Внуки стали для матери маленькими озорными лошадками, потянувшими в жизнь, где по-прежнему неотразимы цветение яблонь и чивиканье птиц, и вообще, вся она не умрет, сила общей шалимовской крови торжествует во внуках. Сыновья возмужали, даже будто и остепенились, старший Петька построил семью, и она, мать, нужна этой новой семье: постирать, приготовить, помолиться об их, сыновей, возвращении из шахты домой; вся ее с отцом жизнь не бесследна, все труды не напрасны, дух счастливого детства, что витал над семейным бараком, стал вещественной явью, воплотился в Полиночке, в Толике, что живут в своем собственном доме и пошли в школу в белых рубашках. Рая, видно, не будет на земле никогда, но и страшной беды и тяжелой нужды эти внуки уже не узнают. Так ей, матери, в это поверилось… а народ ни с того ни с сего озверел и пошел брат на брата, и кровиночку Полюшку с плотницкой ловкостью заколачивают в гроб.

Валек смотрел в узкую щель, в которую взрослому будто бы и не протиснуться, смотрел на прямую, как срез, слоеную стенку могилы, суглинисто-ржавую, бурую, синюю, в белесых прожилках корней, на то, как штыки двух лопат врезаются в свежую, рыхлую землю и мечут ее в беспроглядную, прожорливую пустоту… смотрел и подымал глаза на брата. Петро чугунно почернел, потяжелел, и по лицу его, по заостренным плитам скул, по отверделому, в подкову выгнутому рту, как по азбучным буквам, читалось его предрешенное будущее. Набрякший единственной мыслью, как будто растущий под внутренним натиском лоб, казалось, вот-вот разлетится на части.

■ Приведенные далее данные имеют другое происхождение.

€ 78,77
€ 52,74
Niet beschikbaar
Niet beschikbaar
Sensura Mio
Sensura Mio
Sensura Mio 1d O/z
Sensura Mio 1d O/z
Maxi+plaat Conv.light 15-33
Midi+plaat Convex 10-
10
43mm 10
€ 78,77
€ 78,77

Валек со страхом чуял холод отчуждения, который отделял его от брата, быть может, не меньший, чем тот, что отделил Петра от дочери. И даже не то было страшно, что Петька в кровавом наплыве пойдет под стволы и будет обязательно убит, а то, что не видно предела вот этому ожесточению в нем, конца тем поминкам по Полечке, которые он собирается справить на передовой.

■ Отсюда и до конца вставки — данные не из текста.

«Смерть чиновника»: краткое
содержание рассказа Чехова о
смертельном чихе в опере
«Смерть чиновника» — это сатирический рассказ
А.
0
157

Насыпали холмик земли, установили в головах такой же, как соседние, протравленный морилкой деревянный желтый крест, и, поторопленные, потянулись к пазику. Поехали в больницу, где женщины Шалимовых нашли себе приют средь прочих баб, укрывшихся в подвале, уложенных на койки в предынфарктном состоянии, пришедших мыть полы и перестирывать белье, готовить на кухне, кормить, обихаживать своих и чужих ранбольных, пополнивших число сестер-хозяек, санитарок, чтоб непрерывно находиться рядом со своими, следя за тем, как соки жизни возвращаются в их похудевшие и выцветшие лица.

Ушедшую вместе с соседями из Изотовки Ларку он, Валек, нашел там же, в больнице, то есть увидел на выгрузке раненых, уже в медицинском костюме и шапочке, стремительно-точную, резкую, злую, словно и не бывала под обломками собственной крыши, словно и не смотрела на него с продиравшимся сквозь звериную тупость пониманием, кто он и даже кто она сама.